A agremiação gerou forte reação da oposição ao exibir nos telões do Sambódromo imagens com referências à situação jurídica de Bolsonaro, com frases como “rindo igual a um condenado” e a reprodução de expressões polêmicas do ex-mandatário, como “pintou um clima”.
Deputados do Novo solicitaram ao TCU (Tribunal de Contas da União) que impeça o repasse de R$1 milhão da Embratur (Agência Brasileira de Promoção Internacional do Turismo) à escola de samba.
A senadora Damares Alves (Republicanos) protocolou denúncia no MPE (Ministério Público Eleitoral) contra a agremiação. Em sua argumentação, a parlamentar alega que a escola estaria utilizando recursos públicos para fazer “a promoção pessoal de candidato à Presidência da República, bem como efetuar propaganda eleitoral de forma antecipada”.
O deputado estadual Gil Diniz (PL-SP) também apresentou denúncia ao MP (Ministério Público) do Rio solicitando abertura de inquérito. Ele definiu as imagens utilizadas contra Bolsonaro como “ofensivas, humilhantes” e com “apologia à violência”.

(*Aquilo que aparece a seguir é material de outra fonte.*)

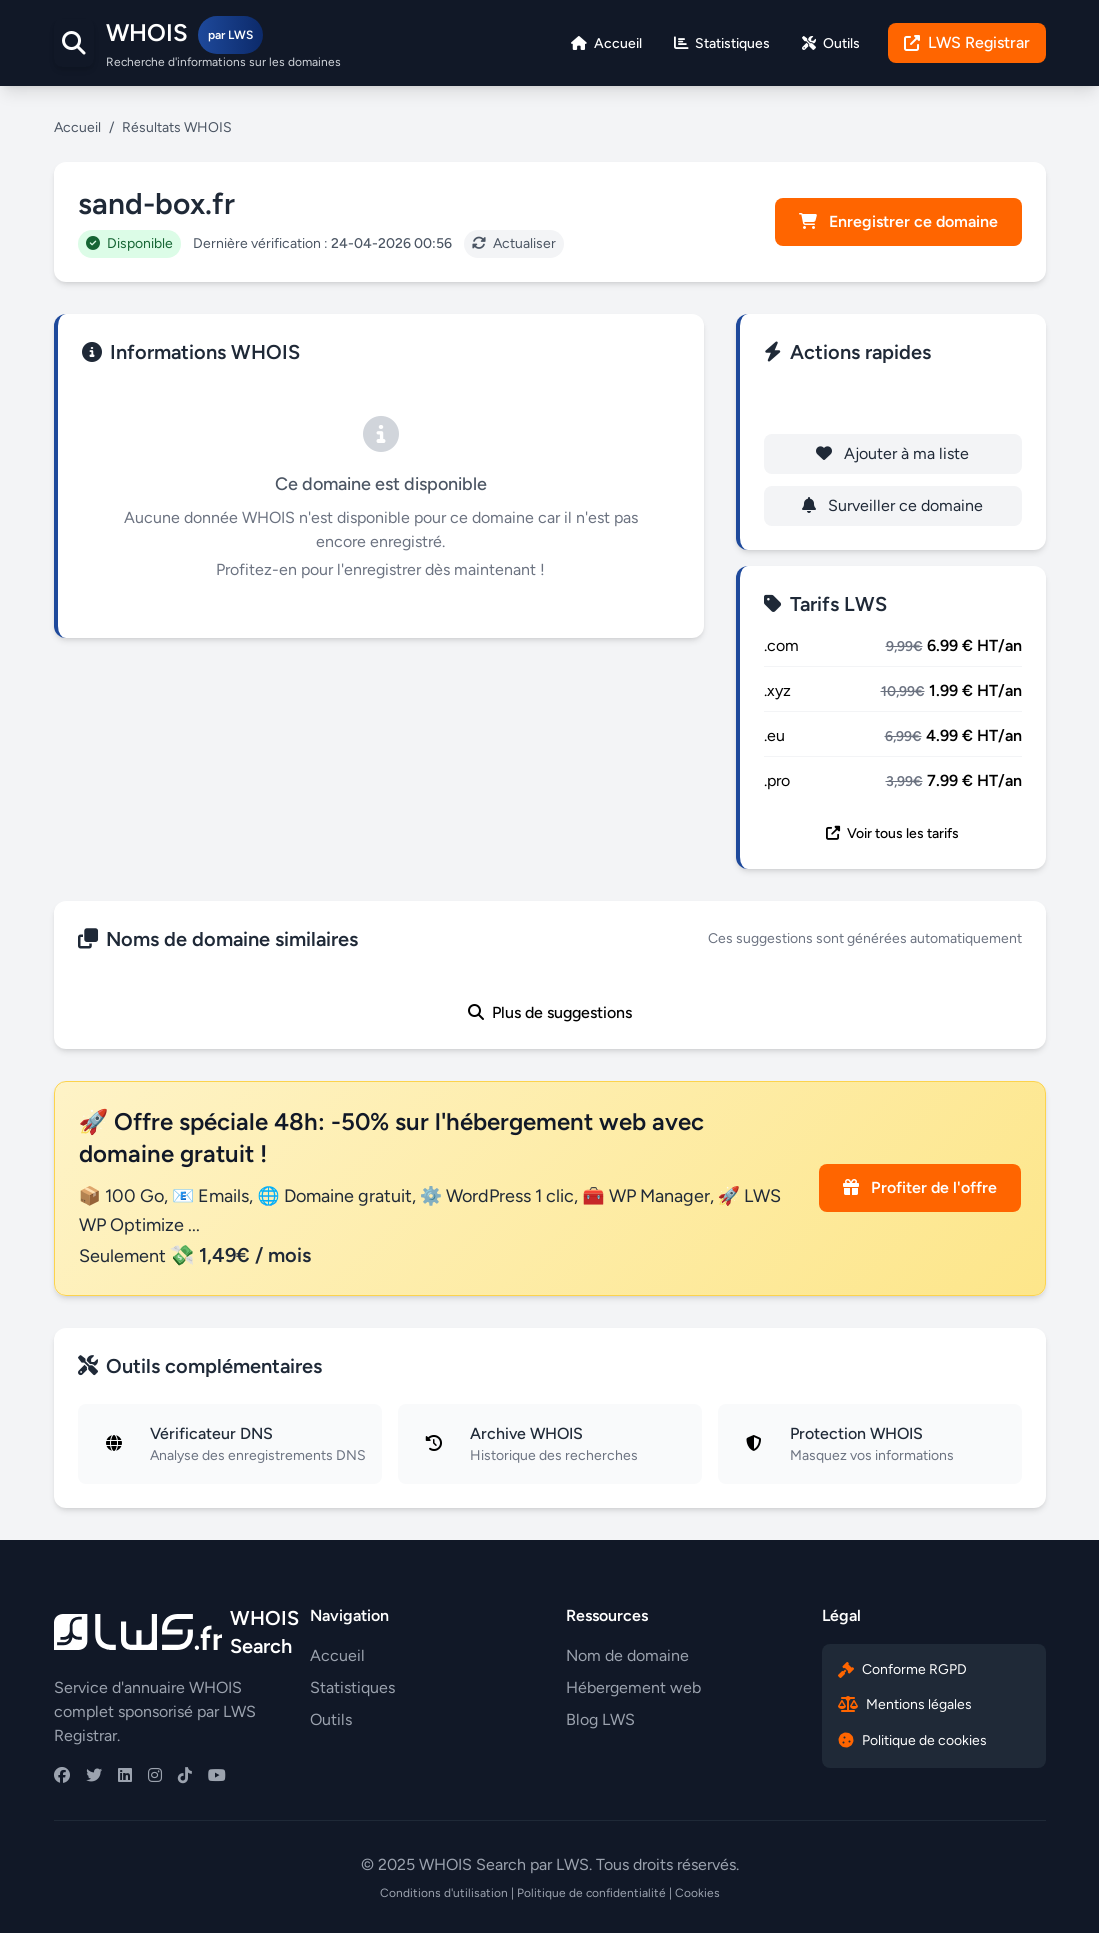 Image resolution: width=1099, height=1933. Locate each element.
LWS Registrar (967, 42)
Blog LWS (600, 1719)
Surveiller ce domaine (892, 505)
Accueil (77, 127)
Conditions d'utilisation (444, 1893)
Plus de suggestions (550, 1012)
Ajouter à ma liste (892, 453)
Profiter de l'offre (920, 1187)
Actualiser (514, 243)
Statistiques (352, 1687)
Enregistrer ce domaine (898, 221)
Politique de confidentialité (591, 1893)
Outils (331, 1719)
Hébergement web (633, 1687)
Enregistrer (892, 401)
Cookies (697, 1893)
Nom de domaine (627, 1655)
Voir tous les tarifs (892, 833) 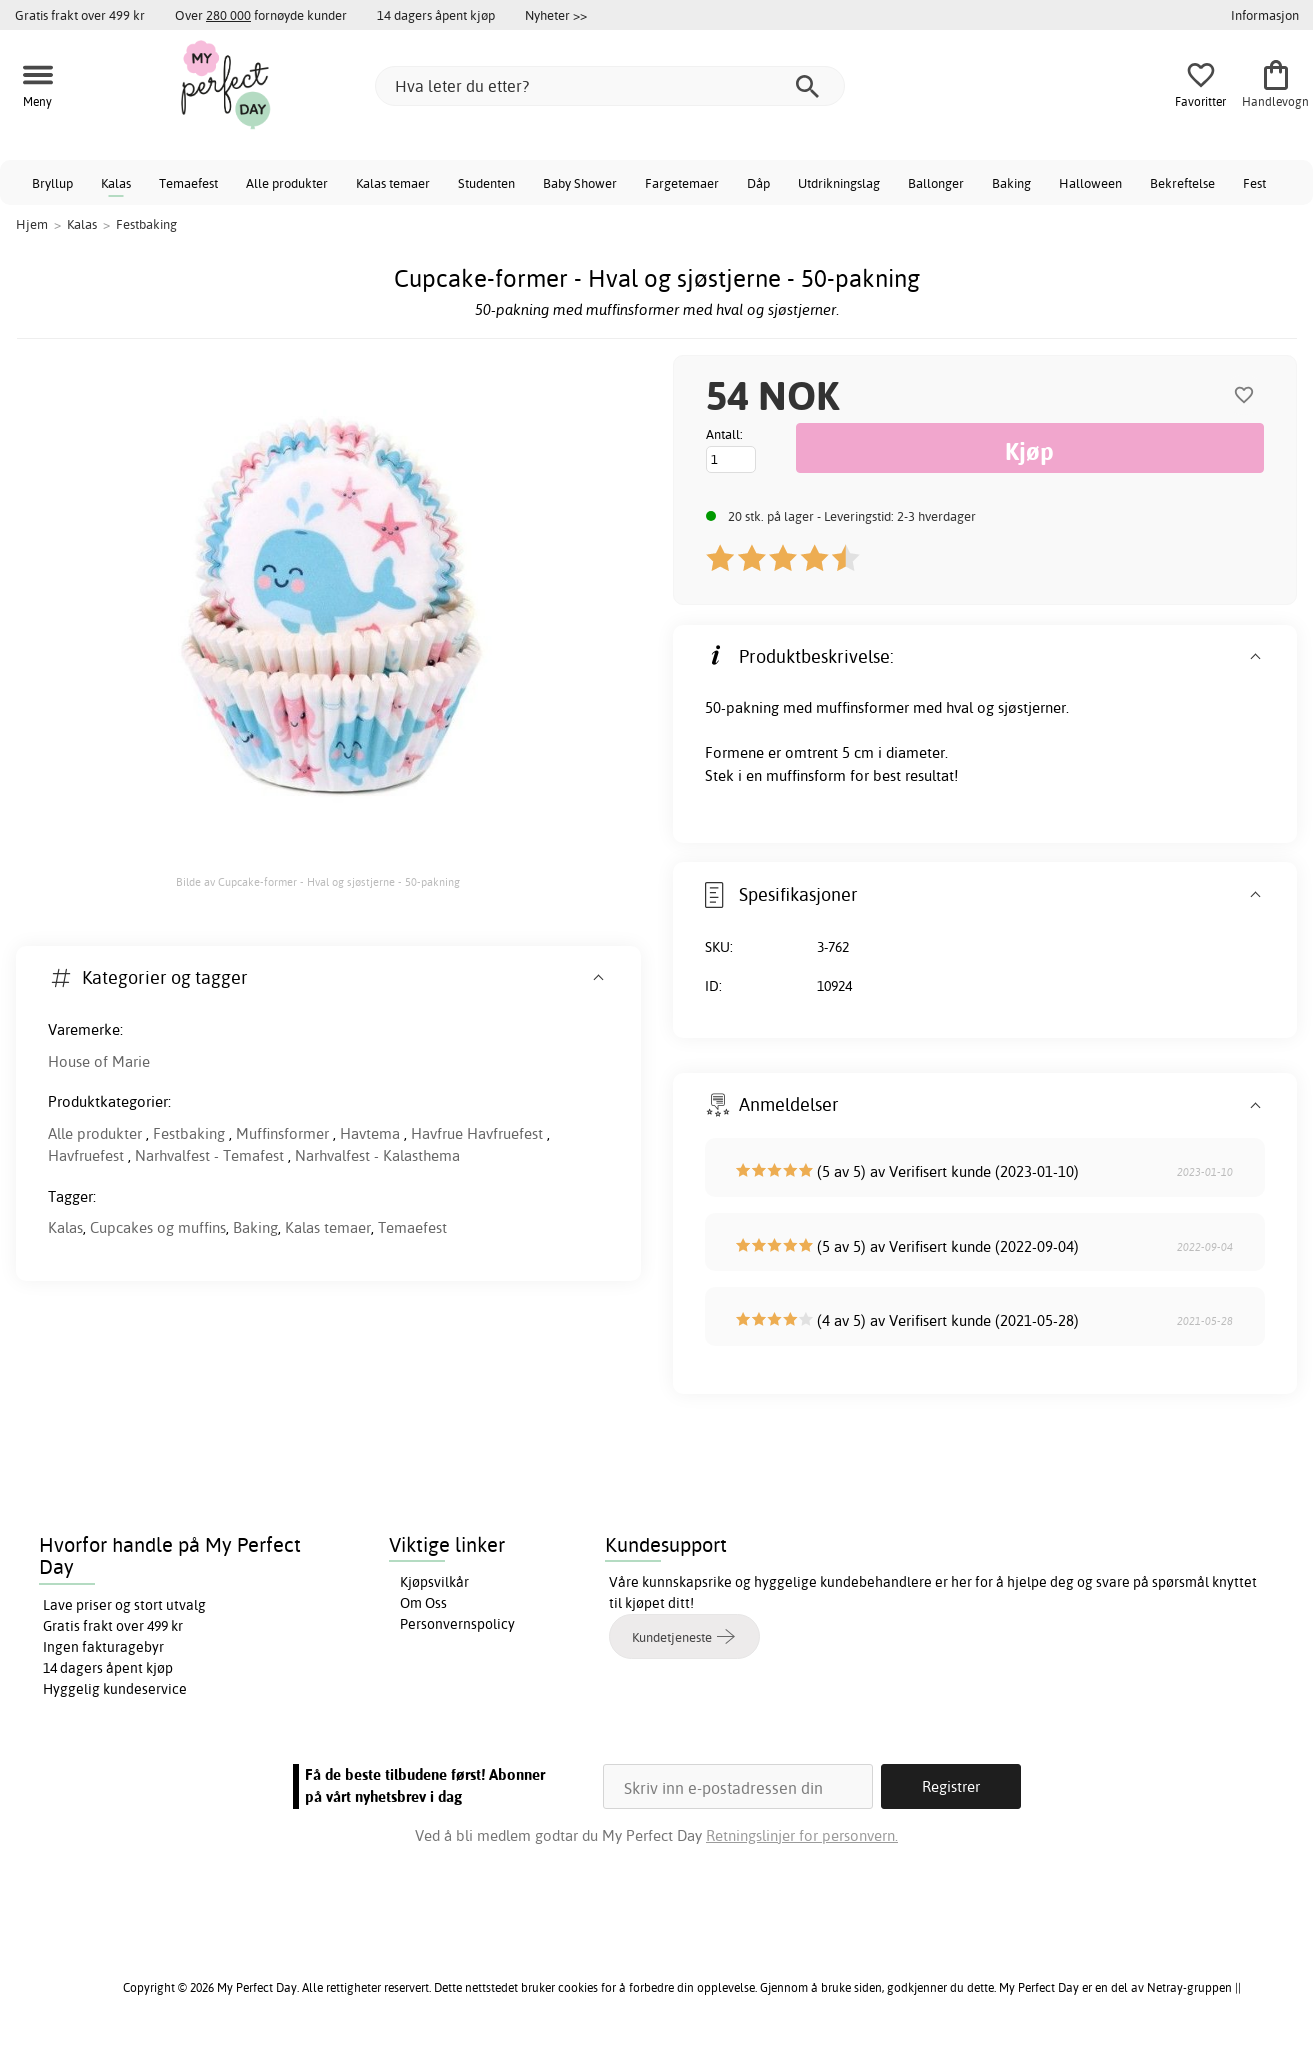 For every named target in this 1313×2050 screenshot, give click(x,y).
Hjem (32, 224)
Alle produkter (287, 183)
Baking (1011, 183)
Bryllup (52, 183)
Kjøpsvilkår (434, 1582)
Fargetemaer (682, 183)
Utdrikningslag (839, 183)
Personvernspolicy (457, 1624)
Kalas (116, 183)
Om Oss (423, 1603)
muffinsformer (862, 707)
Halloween (1090, 183)
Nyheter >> (556, 15)
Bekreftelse (1182, 183)
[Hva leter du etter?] (610, 86)
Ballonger (936, 183)
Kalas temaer (393, 183)
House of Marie (99, 1061)
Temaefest (188, 183)
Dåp (758, 183)
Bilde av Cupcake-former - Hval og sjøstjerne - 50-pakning (318, 882)
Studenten (486, 183)
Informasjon (1265, 15)
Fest (1254, 183)
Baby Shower (580, 183)
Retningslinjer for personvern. (802, 1835)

O Novo pede a concessão de uma medida cautelar para:
- publicidade impedir a Acadêmicos de Niterói de usar recursos públicos em seu desfile;
- obrigar a escola a devolver o dinheiro se escolher manter o samba-enredo em homenagem ao petista.
A Liesa (Liga Independente das Escolas de Samba) informou que não recebeu qualquer notificação e é uma entidade privada, sem fins lucrativos, que segue diretrizes impostas pelos órgãos públicos.
O Poder360 entrou em contato com a TV Globo por e-mail para pedir uma manifestação a respeito do caso. Não houve resposta até a publicação desta reportagem. O texto será atualizado caso uma manifestação seja enviada a este jornal digital.